The weaker exchange rate will ease pressure on the ECB in its fight to raise inflation back to its target of just below 2 per cent. Mario Draghi, the central bank’s president, has said the currency’s earlier strength explains 0.4 percentage points of the fall in inflation since 2012. In that year, prices were growing 2.7 per cent a year.
But just as this depreciation is starting to fuel inflation, the ECB must contend with a fall in oil prices that all but wipes out the effect of a sliding currency. A weaker euro should swiftly raise the cost of imported energy. Instead, Brent crude has fallen 9 per cent in euro terms this month alone. This is the main reason why eurozone inflation fell again in September to 0.3 per cent, a five-year low – a figure confirmed by data on Thursday.
“The drop in oil prices is a problem for the ECB,” says Marco Valli, an economist at UniCredit, adding, however, that the situation would have been far worse without the single currency’s fall.
“The impact on inflation is already visible and significant – if you still had the euro at 1.40 to the dollar, eurozone inflation would probably be zero.”
Pity the Keynesian Fools
Financial Times writers Delphine Strauss and Claire Jones say “pity the policy makers.” I say pity the fools who believe the thesis of their article.
There is absolutely no benefit to rising consumer prices. Things are even worse if prices rise but wages don’t.
The very essence of rising standard of living is more goods at lower prices thanks to innovation and rising productivity. And there is no reason to believe wages will rise (or keep up with prices) if prices do rise.
Challenge to Keynesians
I challenge Strauss and Jones (or anyone else but especially Keynesians and Monetarists) to prove rising prices provide an overall economic benefit.
Sure, those with first access to money benefit (the banks, the already wealthy, and government bodies via taxation). But that is at the expense of everyone else.

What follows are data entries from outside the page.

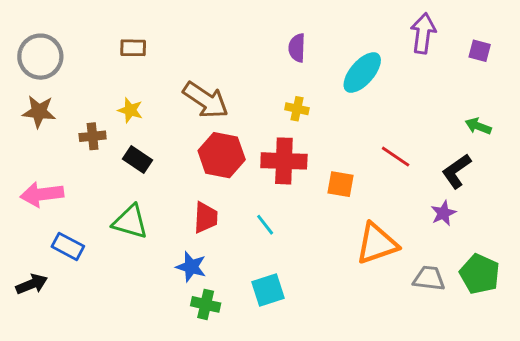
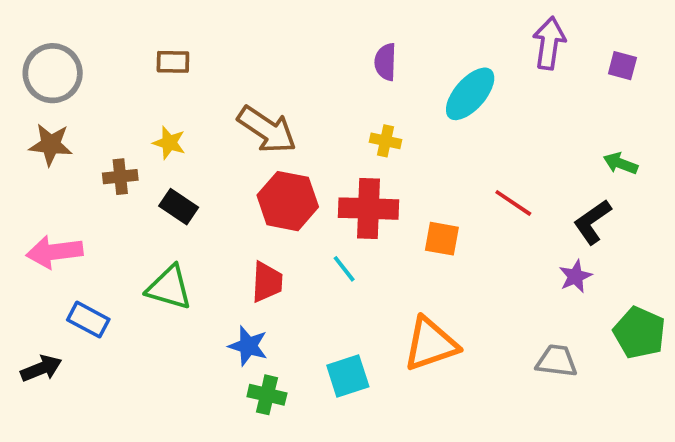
cyan line: (265, 225) -> (344, 269), moved
orange triangle: (377, 244) -> (431, 344), moved
green pentagon: (480, 274) -> (639, 333), moved

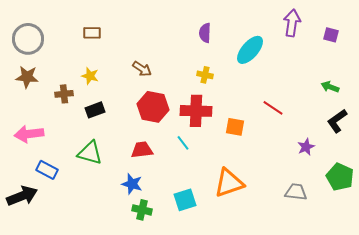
brown arrow: (267, 130) -> (142, 69), size x0.6
black rectangle: (179, 207) -> (95, 110), turned -54
black L-shape: (592, 222) -> (337, 121), moved
red trapezoid: (267, 282) -> (142, 150), turned -100
black arrow: (41, 368) -> (22, 196), size x1.4

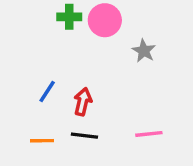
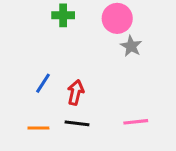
pink circle: (105, 20) -> (117, 18), moved

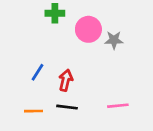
pink circle: (117, 18) -> (88, 29), moved
gray star: (131, 46) -> (114, 40), turned -30

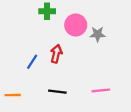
red arrow: (66, 80) -> (56, 54), moved
orange line: (33, 111) -> (13, 95), moved

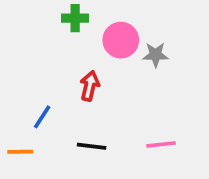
blue line: (32, 62) -> (42, 117), moved

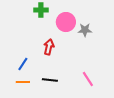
pink line: (161, 144) -> (88, 79), turned 63
orange line: (20, 152) -> (23, 82), moved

The absurd underlying notion behind the battle cry for inflation is that if prices fall people will stop buying things and the economy will collapse.
Reality Check Questions
- If price of food drops will people stop eating?
- If the price of gasoline drops will people stop driving?
- If price of airline tickets drop will people stop flying?
- If the handle on your frying pan falls off or your blow-dryer breaks, will you delay making another purchase because you can get it cheaper next month?
- If computers, printers, TVs, and other electronic devices will be cheaper next year, then cheaper again the following year, will people delay purchasing electronic devices as long as prices decline?
- If your coat is worn out, are you inclined to wait another year if there are discounts now, but you expect even bigger discounts a year from now?
- Will people delay medical procedures in expectation of falling prices?
- If deflation theory is accurate, why are there huge lines at stores when prices drop the most?
If falling prices stop people from buying things, how are any computers, flat screen TVs, monitors, etc., ever sold, in light of the fact that quality improves and prices decline every year?
Deflationary Spiral Nonsense
I have discussed this many times before, most recently in Deflationary Spiral Nonsense; Keynesian Theory vs. Practice; Eurozone Policymakers Concerned About Falling Prices
The idea that falling prices are bad for the economy is ridiculous. Taking out insurance against falling prices is even more absurd.
Ask any consumer if he wants lower gas prices, lower food prices, lower hotel prices, lower computer prices, or lower prices on any consumer items and the answer will be yes.
Keynesian Theory vs. Practice
Keynesian theory says consumers will delay purchases if prices are falling. In practice, all things being equal, it’s precisely the opposite.
If consumers think prices are too high, they will wait for bargains. It happens every year at Christmas and all year long on discretionary items not in immediate need.
Asset Deflation vs. Consumer Price Deflation
What central bankers should fear is falling asset prices, more specifically, loans made on assets in an asset bubble.
The irony is central banks create asset inflation by fighting something everyone on the planet should welcome.